In this variant we make the assumption that the number of passengers actually using a shuttle decreases if they would have to drive too early, (meaning they would have to wait at the airport) for the trip to the airport, as well as if they would have to wait too long for the shuttle at the airport for the trip back. More precisely, out of the 8 persons who have to leave the city at a given full hour, one chooses other transportation (like the expensive taxi, or letting a friend drive him or her) if he or she would have to leave one hour earlier, and three, respectively six choose other transportation if they would have to leave two respectively three hours earlier. Remember that nobody having to leave four or more hours earlier would use the shuttle. The same assumptions are made for the trip from the airport to the city. One, three, or six of the 8 passengers would seek other transportation if they would have to wait one hour, two hours, or three hours.

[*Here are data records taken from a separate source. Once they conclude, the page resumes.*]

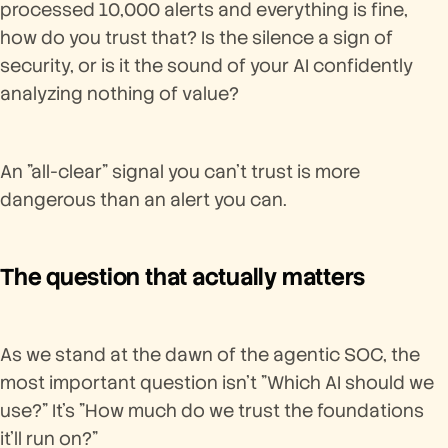
processed 10,000 alerts and everything is fine,
how do you trust that? Is the silence a sign of
security, or is it the sound of your AI confidently
analyzing nothing of value?
An "all-clear" signal you can't trust is more
dangerous than an alert you can.
The question that actually matters
As we stand at the dawn of the agentic SOC, the
most important question isn't "Which AI should we
use?" It's "How much do we trust the foundations
it'll run on?"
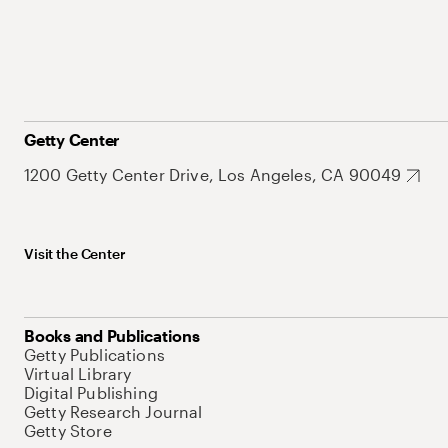
Getty Center
1200 Getty Center Drive, Los Angeles, CA 90049
Visit the Center
Books and Publications
Getty Publications
Virtual Library
Digital Publishing
Getty Research Journal
Getty Store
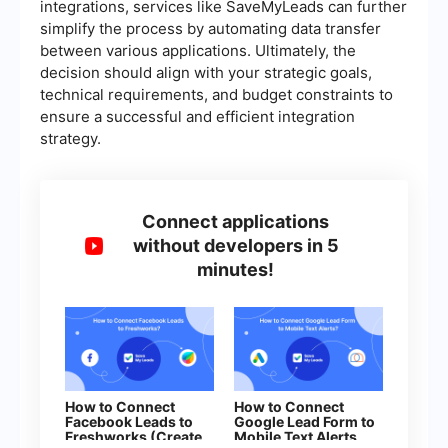
integrations, services like SaveMyLeads can further
simplify the process by automating data transfer
between various applications. Ultimately, the
decision should align with your strategic goals,
technical requirements, and budget constraints to
ensure a successful and efficient integration
strategy.
Connect applications
without developers in 5
minutes!
How to Connect
How to Connect
Facebook Leads to
Google Lead Form to
Freshworks (Create
Mobile Text Alerts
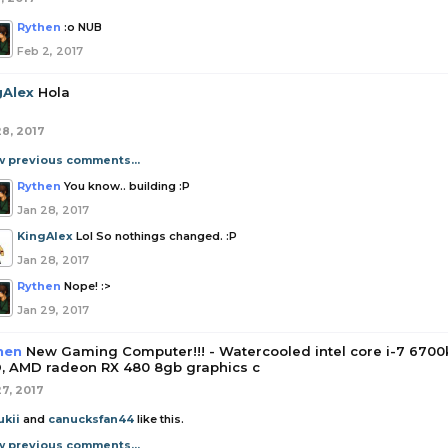
Rythen
:o NUB
Feb 2, 2017
gAlex
Hola
28, 2017
w previous comments...
Rythen
You know.. building :P
Jan 28, 2017
KingAlex
Lol So nothings changed. :P
Jan 28, 2017
Rythen
Nope! :>
Jan 29, 2017
hen
New Gaming Computer!!! - Watercooled intel core i-7 6700
, AMD radeon RX 480 8gb graphics c
27, 2017
ukii
and
canucksfan44
like this.
w previous comments...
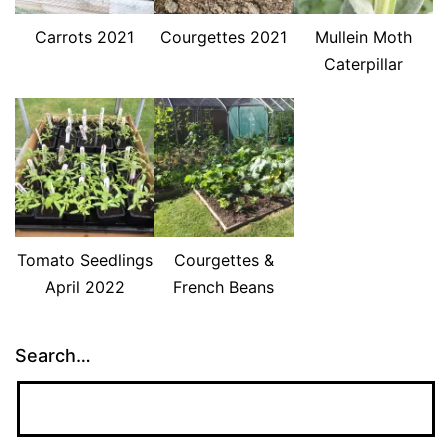
Carrots 2021
Courgettes 2021
Mullein Moth
Caterpillar
Tomato Seedlings
Courgettes &
April 2022
French Beans
Search…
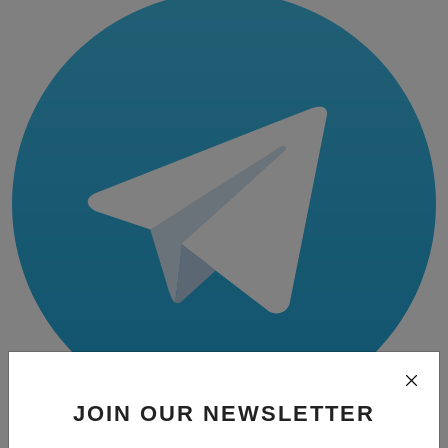
JOIN OUR NEWSLETTER
Telegram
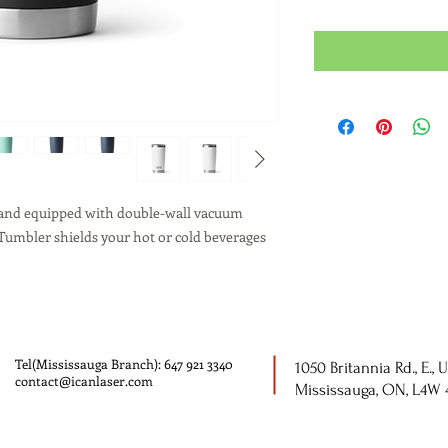
l and equipped with double-wall vacuum
Tumbler shields your hot or cold beverages
Tel(Mississauga Branch): 647 921 3340
1050 Britannia Rd., E., U
contact@icanlaser.com
Mississauga, ON, L4W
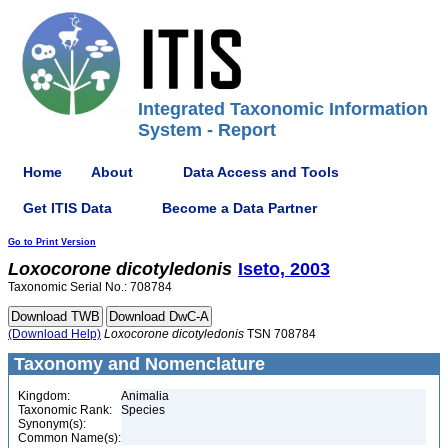
Integrated Taxonomic Information
System - Report
Home
About
Data Access and Tools
Get ITIS Data
Become a Data Partner
Go to Print Version
Loxocorone
dicotyledonis
Iseto, 2003
Taxonomic Serial No.: 708784
(Download Help)
Loxocorone
dicotyledonis
TSN 708784
Taxonomy and Nomenclature
Kingdom:
Animalia
Taxonomic Rank:
Species
Synonym(s):
Common Name(s):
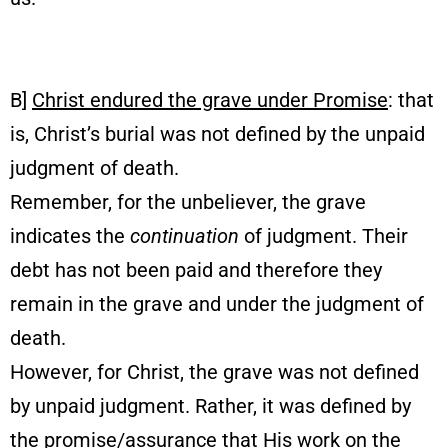
B]
Christ endured the grave under Promise
: that
is, Christ’s burial was not defined by the unpaid
judgment of death.
Remember, for the unbeliever, the grave
indicates the
continuation
of judgment. Their
debt has not been paid and therefore they
remain in the grave and under the judgment of
death.
However, for Christ, the grave was not defined
by unpaid judgment. Rather, it was defined by
the promise/assurance that His work on the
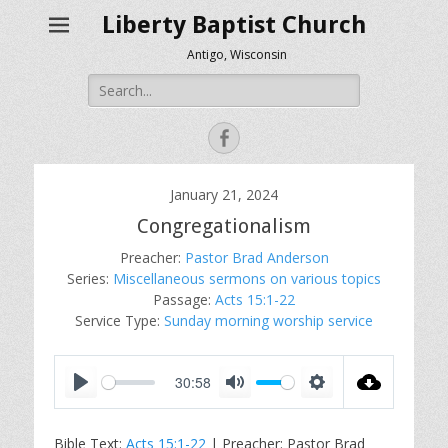
Liberty Baptist Church
Antigo, Wisconsin
Search
for:
Facebook
January 21, 2024
Congregationalism
Preacher:
Pastor Brad Anderson
Series:
Miscellaneous sermons on various topics
Passage:
Acts 15:1-22
Service Type:
Sunday morning worship service
30:58
P
M
S
l
u
e
Bible Text:
Acts 15:1-22
| Preacher: Pastor Brad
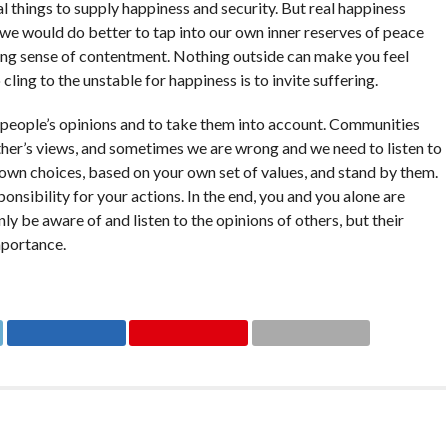
l things to supply happiness and security. But real happiness
d we would do better to tap into our own inner reserves of peace
eting sense of contentment. Nothing outside can make you feel
ling to the unstable for happiness is to invite suffering.
r people’s opinions and to take them into account. Communities
ther’s views, and sometimes we are wrong and we need to listen to
wn choices, based on your own set of values, and stand by them.
onsibility for your actions. In the end, you and you alone are
y be aware of and listen to the opinions of others, but their
mportance.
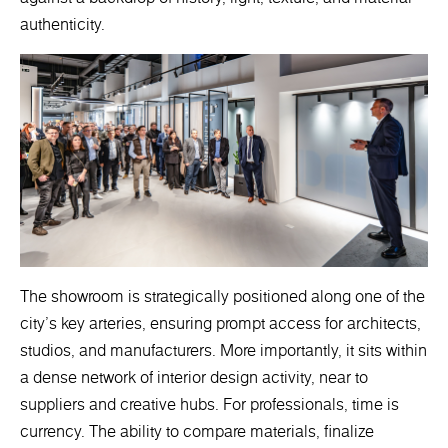
authenticity.
The showroom is strategically positioned along one of the
city’s key arteries, ensuring prompt access for architects,
studios, and manufacturers. More importantly, it sits within
a dense network of interior design activity, near to
suppliers and creative hubs. For professionals, time is
currency. The ability to compare materials, finalize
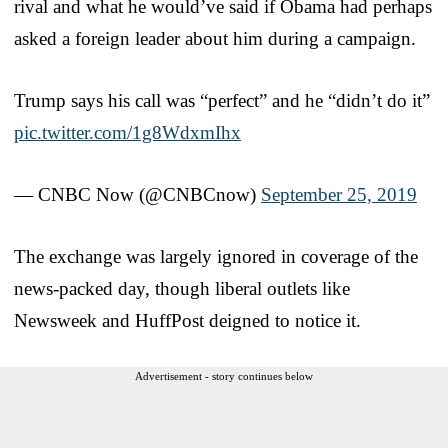
rival and what he would’ve said if Obama had perhaps
asked a foreign leader about him during a campaign.
Trump says his call was “perfect” and he “didn’t do it”
pic.twitter.com/1g8WdxmIhx
— CNBC Now (@CNBCnow)
September 25, 2019
The exchange was largely ignored in coverage of the
news-packed day, though liberal outlets like
Newsweek and HuffPost deigned to notice it.
Advertisement - story continues below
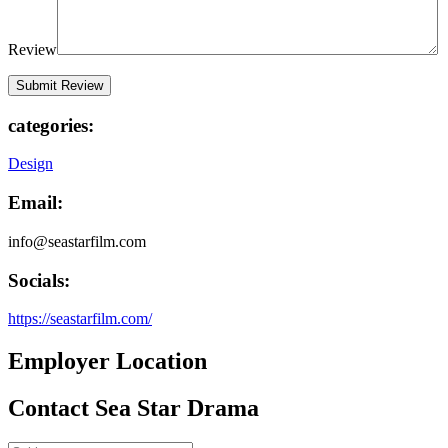
Review
categories:
Design
Email:
info@seastarfilm.com
Socials:
https://seastarfilm.com/
Employer Location
Contact Sea Star Drama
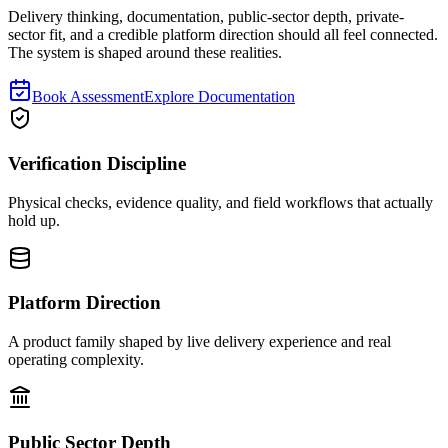
Delivery thinking, documentation, public-sector depth, private-
sector fit, and a credible platform direction should all feel connected.
The system is shaped around these realities.
Book Assessment
Explore Documentation
Verification Discipline
Physical checks, evidence quality, and field workflows that actually
hold up.
Platform Direction
A product family shaped by live delivery experience and real
operating complexity.
Public Sector Depth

Just to discuss a random example, assume that a=6 and b=20, the earliest passengers want to go to the airport at 6:00 and the latest at 20:00, and assume c=7 and d=21, the earliest passengers want to come from the airport at 7, and the latest at 21:00. Again the bimatrix can be computed on the Excel sheet.

6|87|98|10
6|8 83.5, 83.5 107, 107 120, 105
7|9 107, 107 83.5, 83.5 112, 92
8|10 105, 120 92, 112 77, 77

Although for the customers, the combination "6|8"-"8|10" would be best, since with this combination 225 of 240 possible passengers would be transported, this combination is not a Nash equilibrium. The player playing "8|10" would want to change to "7|9". Actually there are five Nash equilibria, the two pure ones "6|8" versus "7|9" with a payoff of 107 for both, and three mixed ones. The two pure ones have also the highest number of passengers transported (214) of all Nash equilibria, so maybe the authority should suggest this to both companies to make it a focal point. Note also that although the payoffs are equal, the equilibria themselves are not symmetric, so again pregame negotiations are necessary to talk about who will start at 6:00 and who at 7:00.

The 9 times 9 case could later be added, at the moment the chapter seems to be rich enough.


Exercises

  1. Try to get data from your local airport, how many passengers are leaving each hour, and how many are arriving at each hour. You could look through the departure and arrival schedules, or ask the local shuttle service whether they have data, or count yourself. Use the Excel sheet to analyze the game.
  2. If your airport has two different shuttles, look up their schedules and find out whether they form a Nash equilibrium, either with an assumption on the passenger distribution, or with the data obtained in the previous question.